If Bill Gates had been born a few years earlier, he would have graduated from college instead of writing programs in his parents’ garage in the 70’s. (Bill Gates, Steve Balmer, Steve Jobs, Paul Ellen were all born in mid 1930’s)
Example of most successful business tycoons in the 19th century reveals they were born in the 1830’s, which placed them in their mid 20’s at the time of America’s greatest transformation (1860’s and 70’s).
Chapter 3-5: the influence of family
Malcolm compares two high IQ individuals – Chis Langan with IQ of 195 and Robert Oppenhiemer with IQ of 140 (Einstien’s IQ was 150). Chris was born to a single mother with a series of abusive to drunken fathers. He got a scholarship but this was not renewed since the forms were not submitted. He was not able to get his point across to people that mattered, resulting in no college education. Robert on the other hand had supportive parents and he ended heading up USA’s A-bomb project – despite the fact that he tried to murder his professor earlier in college.
Malcolm refers to the Terman project where 1470 students across USA with IQ of over 140 were studied from childhood to middle age. The hypothesis was that these children will be hugely successful in life. As it turned out a fair proportion of these children were not successful in life. However, if these children were segmented in to status of their parents (low, middle and high), a significant proportion of the failures were in the lower class.

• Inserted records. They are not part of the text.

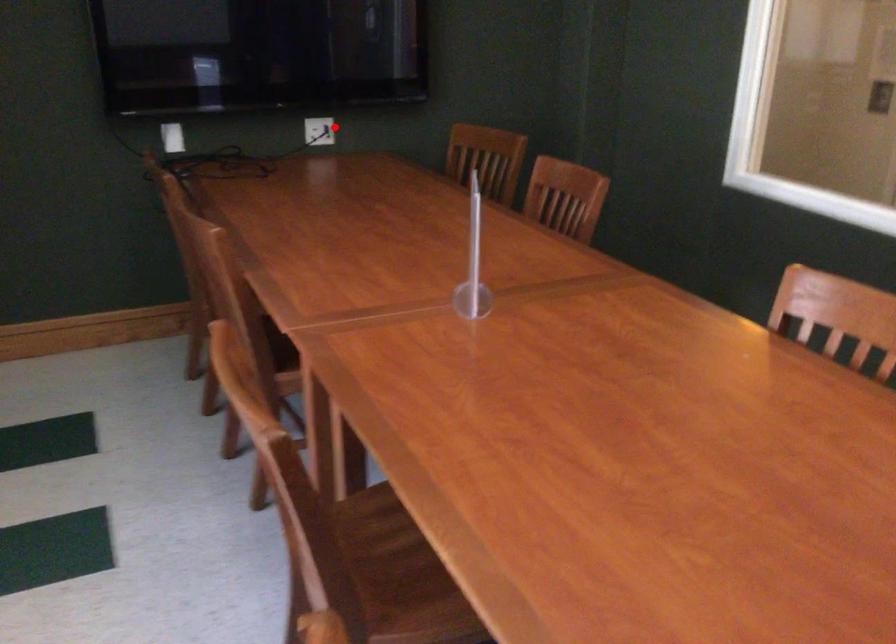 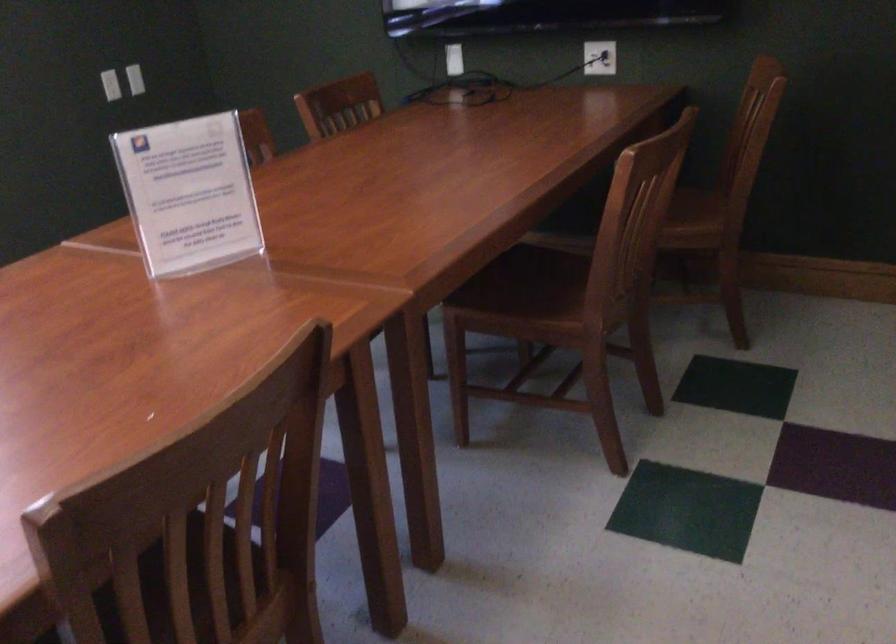 Question: I am providing you with two images of the same scene from different viewpoints. A red point is shown in image1. For the corresponding object point in image2, is it positioned nearer or farther from the camera?

Choices:
 (A) Nearer
 (B) Farther

Answer: (A) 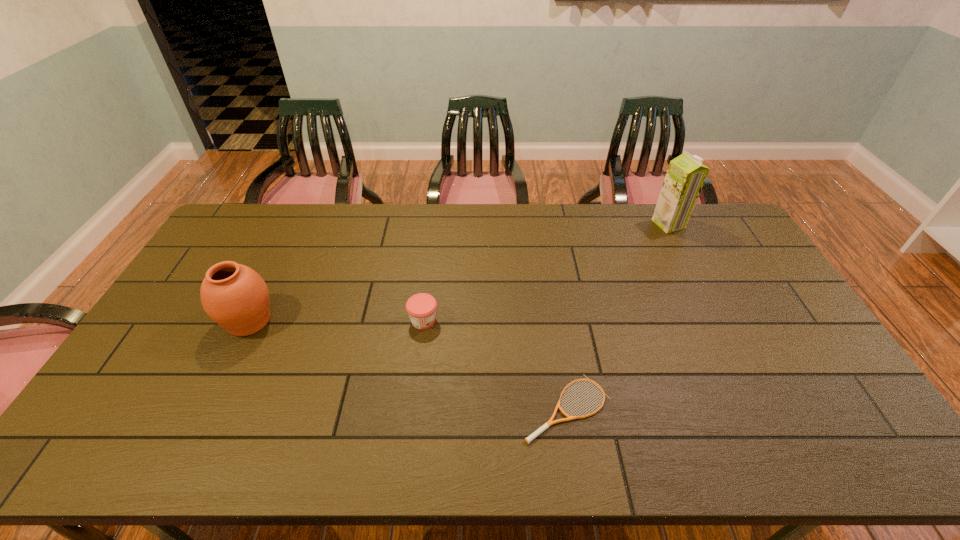 The width and height of the screenshot is (960, 540). I want to click on free region at the near right corner, so click(824, 445).

The image size is (960, 540). In order to click on unoccupied area between the third tallest object and the tennis racket in this screenshot , I will do pyautogui.click(x=495, y=364).

Identify the location of free spot between the second tallest object and the farthest object. (459, 272).

The height and width of the screenshot is (540, 960). I want to click on free space between the urn and the tennis racket, so click(408, 364).

Where is `vacant space that's between the farthest object and the second object from left to right`? vacant space that's between the farthest object and the second object from left to right is located at coordinates (546, 272).

The width and height of the screenshot is (960, 540). I want to click on free spot between the urn and the shortest object, so click(408, 364).

Where is `free space between the second object from left to right and the farthest object`? The height and width of the screenshot is (540, 960). free space between the second object from left to right and the farthest object is located at coordinates (546, 272).

The image size is (960, 540). What are the coordinates of `vacant space that's between the second shortest object and the tallest object` in the screenshot? It's located at (546, 272).

At what (x,y) coordinates should I click in order to perform the action: click on blank region between the jam and the second tallest object. Please return your answer as a coordinate pair (x, y). The height and width of the screenshot is (540, 960). Looking at the image, I should click on (336, 320).

Where is `unoccupied position between the shortest object and the rightmost object`? unoccupied position between the shortest object and the rightmost object is located at coordinates (618, 316). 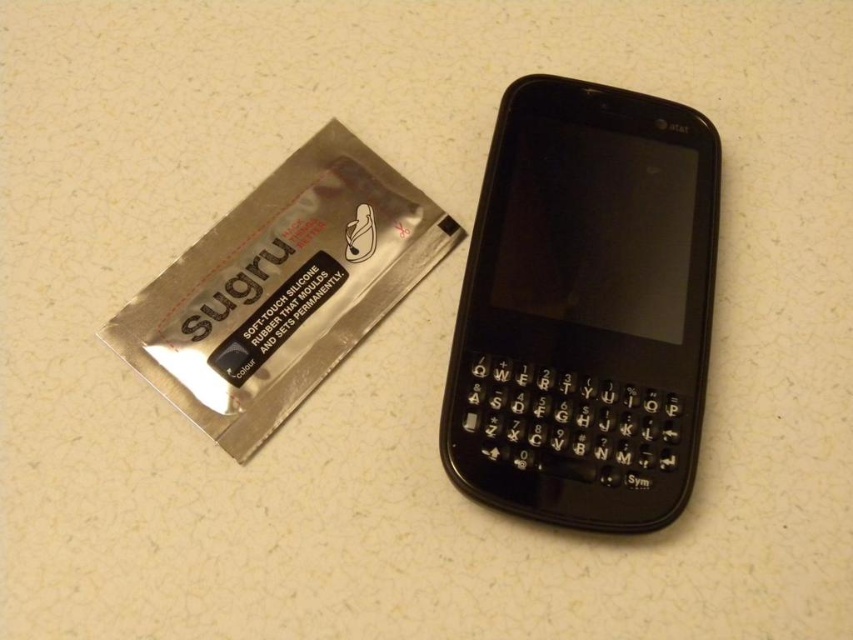 Looking at this image, you are trying to locate the black plastic smartphone at center in the image. According to the coordinates provided, where would you find it?

The black plastic smartphone at center is located at point coordinates of [585,308]. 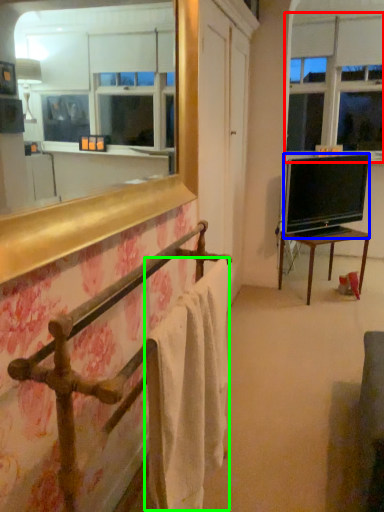 Question: Based on their relative distances, which object is nearer to window screen (highlighted by a red box)? Choose from television (highlighted by a blue box) and bath towel (highlighted by a green box).

Choices:
 (A) television
 (B) bath towel

Answer: (A) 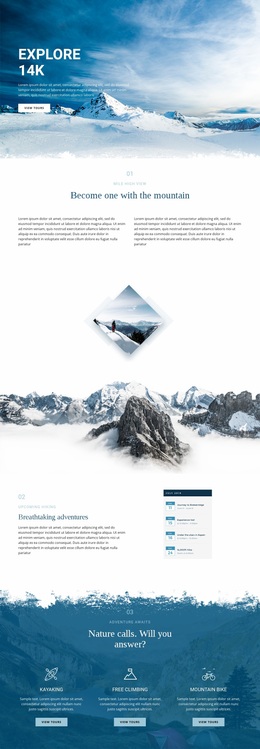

The other point Malcolm makes is that IQ beyond a certain level does not give any advantage. A person with IQ of 130 is as likely to succeed as a person with IQ of 180. It is not the level of IQ but what we do with the IQ that matters.
Children with supportive parents tend to cope better with the outside world.
The example of Joe Flam (a multi-billion dollar NY attorney) who came from a humble Jewish clothmaker immigrant family; parents were hard working immigrants who had experience in cloth industry back in Europe. When they came to NY, the garmet industry was exploding. They work hard and were successful and their children in turn becase professionals. The culture of hard work was imbibed in them. However, Joe was lucky – he practiced ‘hostile take-over’ law, which was not that big and big firms did not want to practice in this area. In the 70’s this branch of law took off and Joe was well placed to exploit this branch of law. (being jewish, not accepted in large white dominated law firms – which created this opportunity)
Demographic luck: being born in mid 30’s, low birth rate; more attention in classrooms, more jobs opportunities. (father Maurice Janklow not successful, but son hugely successful)
Chapter 6: legacy – where we come from shapes our instintive reactions
Southerners in USA – matter of honour; important for protecting herds vs. farmers
Plane crashes – Power distance index; determines the tone of conversation with superiors
Chapter 8: working in rice paddies
Chinese and orientals are good in maths because of the patience developed (in the rice paddy field) to crack a math problem. People are good in math not because of a inborn ability but because of their attitude. Attitude to work hard and perserve will develop math ability. Russia proverb (success depends on fate) vs. Chinese proverb (wake up before down 360 days and you will become rich)
Chapter 9: KIPP program in USA: long school hours; lesser summer breaks;
Chapter 10: A Jamaican story –
Hard work, luck of Daisy Nation; granny of Malcolm.